— Goal of the exercise —
Please work out how many lines in the material below contain the string "even", and answer with that number only.

— Data for analysis —
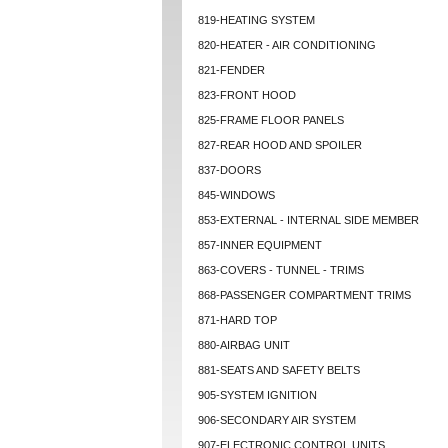
819-HEATING SYSTEM
820-HEATER - AIR CONDITIONING
821-FENDER
823-FRONT HOOD
825-FRAME FLOOR PANELS
827-REAR HOOD AND SPOILER
837-DOORS
845-WINDOWS
853-EXTERNAL - INTERNAL SIDE MEMBER
857-INNER EQUIPMENT
863-COVERS - TUNNEL - TRIMS
868-PASSENGER COMPARTMENT TRIMS
871-HARD TOP
880-AIRBAG UNIT
881-SEATS AND SAFETY BELTS
905-SYSTEM IGNITION
906-SECONDARY AIR SYSTEM
907-ELECTRONIC CONTROL UNITS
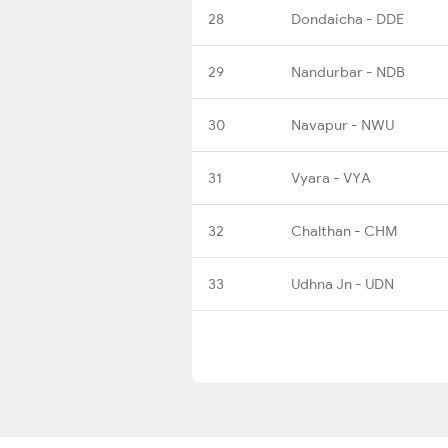
28
Dondaicha - DDE
29
Nandurbar - NDB
30
Navapur - NWU
31
Vyara - VYA
32
Chalthan - CHM
33
Udhna Jn - UDN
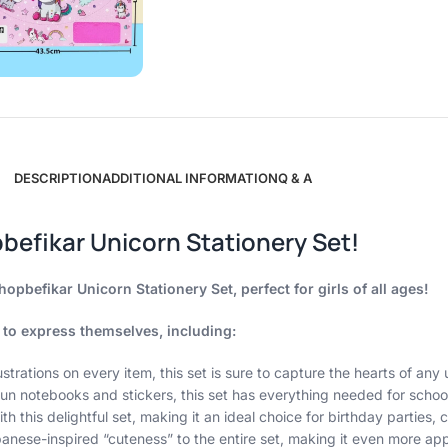
DESCRIPTION
ADDITIONAL INFORMATION
Q & A
befikar Unicorn Stationery Set!
opbefikar Unicorn Stationery Set, perfect for girls of all ages!
 to express themselves, including:
ustrations on every item, this set is sure to capture the hearts of any 
un notebooks and stickers, this set has everything needed for school,
ith this delightful set, making it an ideal choice for birthday parties
ese-inspired “cuteness” to the entire set, making it even more appe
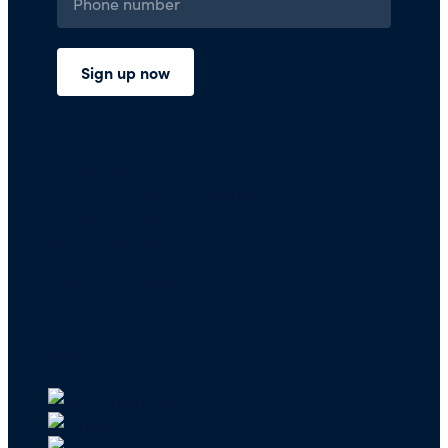
Press Room
Financials and Policies
Privacy Policy
Terms of Use
FAQs/Contact Us
Our Team
Careers
API & CSR Resources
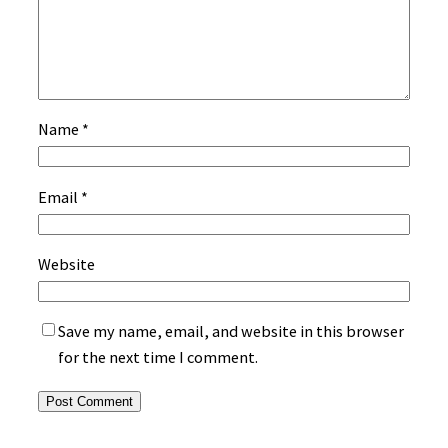
Name
*
Email
*
Website
Save my name, email, and website in this browser
for the next time I comment.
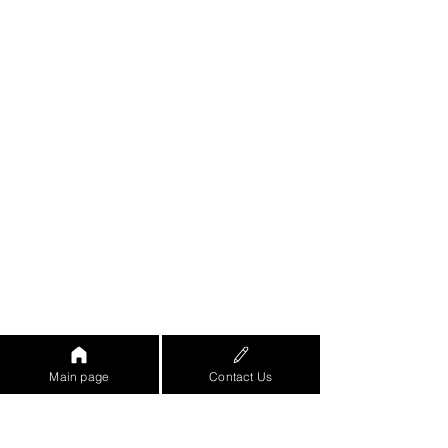
Main page
Contact Us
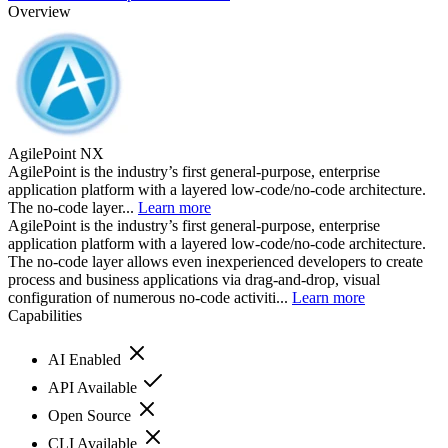
Overview
AgilePoint NX
AgilePoint is the industry’s first general-purpose, enterprise
application platform with a layered low-code/no-code architecture.
The no-code layer...
Learn more
AgilePoint is the industry’s first general-purpose, enterprise
application platform with a layered low-code/no-code architecture.
The no-code layer allows even inexperienced developers to create
process and business applications via drag-and-drop, visual
configuration of numerous no-code activiti...
Learn more
Capabilities
AI Enabled
API Available
Open Source
CLI Available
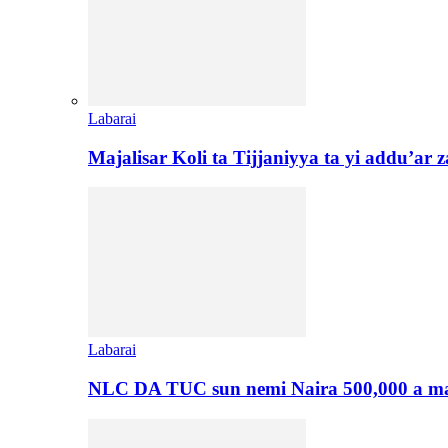
Labarai
Majalisar Koli ta Tijjaniyya ta yi addu’a
Labarai
NLC DA TUC sun nemi Naira 500,000 a ma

— Completed task —
2